Intervention de Marie-Christine Verdier-Jouclas

Séance en hémicycle du mardi 15 septembre 2020 à 15h00
Inclusion dans l'emploi par l'activité économique — Présentation

Photo issue du site de l'Assemblée nationale ou de WikipediaMarie-Christine Verdier-Jouclas, rapporteure de la commission des affaires sociales :

Après trois années de baisse ininterrompue et historique du taux de chômage, l'emploi en France a connu un choc sans précédent lors du confinement, avec 843 000 inscriptions supplémentaires à Pôle emploi en avril dernier, soit une hausse de 22,6 %. La situation s'est améliorée mais, avec plus de 4 millions de demandeurs d'emploi n'ayant exercé aucune activité au mois de juillet, le chômage reste à un niveau trop élevé, en particulier pour les plus jeunes, qui entrent actuellement sur le marché du travail.

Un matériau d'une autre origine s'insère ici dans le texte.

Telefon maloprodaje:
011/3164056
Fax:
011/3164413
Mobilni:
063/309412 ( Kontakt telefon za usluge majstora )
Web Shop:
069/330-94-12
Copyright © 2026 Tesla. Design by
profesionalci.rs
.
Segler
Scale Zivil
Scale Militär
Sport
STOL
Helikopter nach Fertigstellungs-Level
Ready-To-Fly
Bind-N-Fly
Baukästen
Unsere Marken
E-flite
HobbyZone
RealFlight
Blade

Alors que la crise sanitaire n'est pas terminée et que notre économie a besoin d'être soutenue, il est plus nécessaire que jamais de disposer de la plus large palette d'outils au service de l'inclusion des personnes les plus éloignées de l'emploi, dans la lignée des réformes menées depuis le début de la législature – je pense notamment au plan d'investissement dans les compétences et à la loi pour la liberté de choisir son avenir professionnel.

Depuis 2017, la majorité est guidée par l'ambition de donner à chacun la possibilité de reprendre le chemin de l'emploi durable, quel que soit son âge, son niveau d'études, sa formation, son handicap, sa situation sociale ou son parcours professionnel. Je sais que cette ambition est partagée sur tous les bancs de notre hémicycle, par-delà les clivages politiques ; nos échanges en commission des affaires sociales, la semaine dernière, me l'ont encore montré. À ce titre, je tiens à saluer l'investissement de l'ensemble des groupes parlementaires sur la proposition de loi et la qualité de nos échanges : ils ont été approfondis et argumentés, nul ne pourra le contester.

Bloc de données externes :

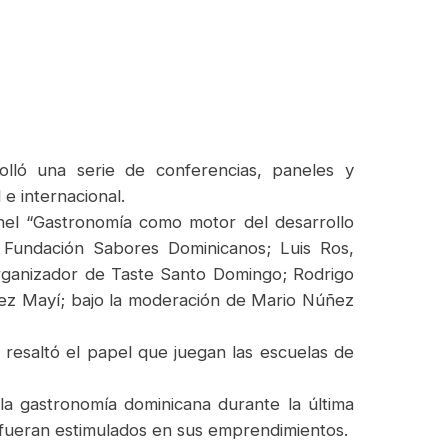
lló una serie de conferencias, paneles y
e internacional.
nel “Gastronomía como motor del desarrollo
a Fundación Sabores Dominicanos; Luis Ros,
rganizador de Taste Santo Domingo; Rodrigo
lez Mayí; bajo la moderación de Mario Núñez
resaltó el papel que juegan las escuelas de
la gastronomía dominicana durante la última
 fueran estimulados en sus emprendimientos.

L'épreuve que traverse notre pays nous incite, tous, à améliorer sans cesse les outils existants et à en forger de nouveaux. La proposition de loi dont j'ai l'honneur d'être rapporteure vise précisément à créer, renforcer et aménager différents outils des politiques de formation et d'accompagnement des personnes les plus éloignées de l'emploi.

En termes de méthode, nous avons privilégié la concertation avec l'ensemble des acteurs de l'insertion. Loin de faire table rase des dispositifs existants, préservons leurs qualités tout en cherchant à les optimiser, dans une démarche partenariale avec les différents acteurs de la politique de l'emploi.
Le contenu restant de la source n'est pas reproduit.